*Problem to work on*
Return the lines of the material below exactly, beginning with the line that has "等装备更新改造，鼓励使用高效节能采矿选矿、干法粉碎提纯" in it and finishing with the line that has "Road – Gebieter des" in it. Leave all pictures aside.

*Supplied information*
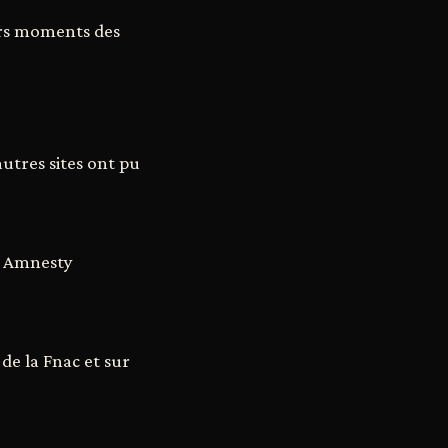
eurs moments des
utres sites ont pu
 à Amnesty
 de la Fnac et sur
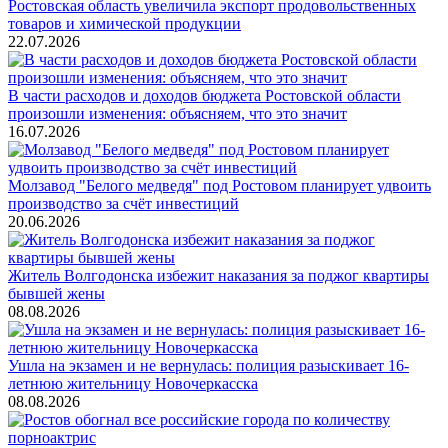
Ростовская область увеличила экспорт продовольственных
товаров и химической продукции
22.07.2026
В части расходов и доходов бюджета Ростовской области
произошли изменения: объясняем, что это значит
16.07.2026
Молзавод "Белого медведя" под Ростовом планирует удвоить
производство за счёт инвестиций
20.06.2026
Житель Волгодонска избежит наказания за поджог квартиры
бывшей жены
08.08.2026
Ушла на экзамен и не вернулась: полиция разыскивает 16-
летнюю жительницу Новочеркасска
08.08.2026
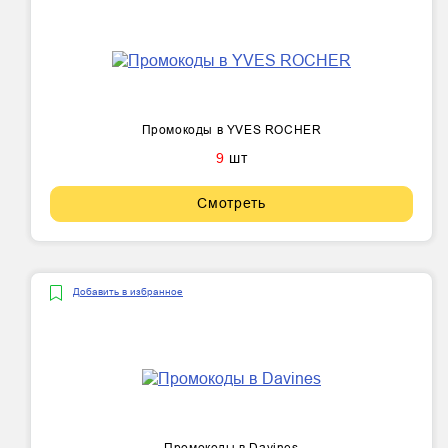
Промокоды в YVES ROCHER
9
шт
Смотреть
Добавить в избранное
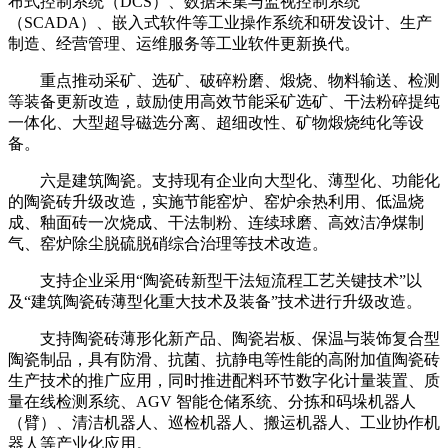
布式控制系统（DCS）、数据采集与监视控制系统
（SCADA）、嵌入式软件等工业操作系统和研发设计、生产
制造、经营管理、运维服务等工业软件更新换代。
重点推动采矿、选矿、破碎粉磨、煅烧、物料输送、检测
等装备更新改造，鼓励使用高效节能采矿选矿、干法粉碎提纯
一体化、大型超导磁选分离、超细改性、矿物煅烧纯化等设
备。
六是建筑陶瓷。支持现有企业向大型化、薄型化、功能化
的陶瓷砖升级改造，实施节能窑炉、窑炉余热利用、低温烧
成、釉面砖一次烧成、干法制粉、连续球磨、高效洁净煤制
气、窑炉除尘脱硫脱硝综合治理等技术改造。
支持企业采用“陶瓷砖新型干法短流程工艺关键技术”以
及“建筑陶瓷砖薄型化重大技术及装备”技术进行升级改造。
支持陶瓷砖薄形化新产品、陶瓷岩板、保温与装饰复合型
陶瓷制品，具有防滑、抗菌、抗静电等性能的高附加值陶瓷砖
生产技术的推广应用，同时推进配料环节数字化计量装置、质
量在线检测系统、AGV 智能仓储系统、分拣和码垛机器人
（臂）、清洁机器人、巡检机器人、搬运机器人、工业协作机
器人等产业化应用。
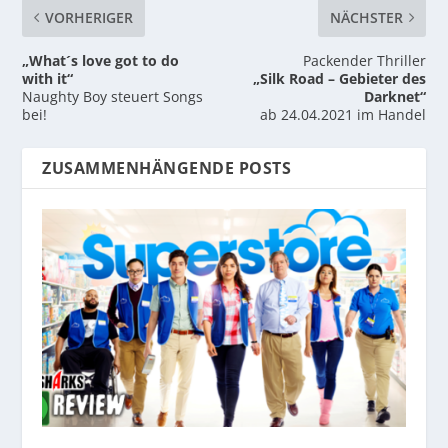
VORHERIGER
NÄCHSTER
„What´s love got to do
Packender Thriller
with it“
„Silk Road – Gebieter des
Naughty Boy steuert Songs
Darknet“
bei!
ab 24.04.2021 im Handel
ZUSAMMENHÄNGENDE POSTS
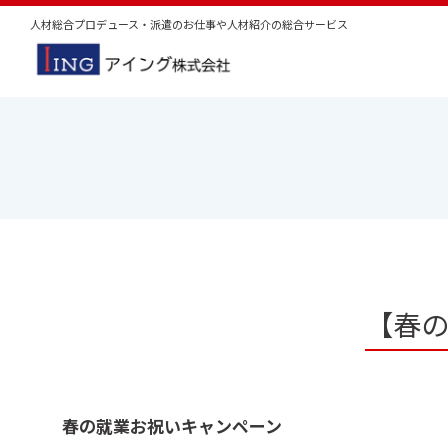
人材総合プロデュース・派遣のお仕事や人材紹介の総合サービス
【春
春の就業お祝いキャンペーン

*Task output*
等装备更新改造，鼓励使用高效节能采矿选矿、干法粉碎提纯
一体化、大型超导磁选分离、超细改性、矿物煅烧纯化等设
备。
六是建筑陶瓷。支持现有企业向大型化、薄型化、功能化
的陶瓷砖升级改造，实施节能窑炉、窑炉余热利用、低温烧
成、釉面砖一次烧成、干法制粉、连续球磨、高效洁净煤制
气、窑炉除尘脱硫脱硝综合治理等技术改造。
支持企业采用“陶瓷砖新型干法短流程工艺关键技术”以
及“建筑陶瓷砖薄型化重大技术及装备”技术进行升级改造。
支持陶瓷砖薄形化新产品、陶瓷岩板、保温与装饰复合型
陶瓷制品，具有防滑、抗菌、抗静电等性能的高附加值陶瓷砖
生产技术的推广应用，同时推进配料环节数字化计量装置、质
量在线检测系统、AGV 智能仓储系统、分拣和码垛机器人
（臂）、清洁机器人、巡检机器人、搬运机器人、工业协作机
器人等产业化应用。
VORHERIGER
NÄCHSTER
„What´s love got to do
Packender Thriller
with it“
„Silk Road – Gebieter des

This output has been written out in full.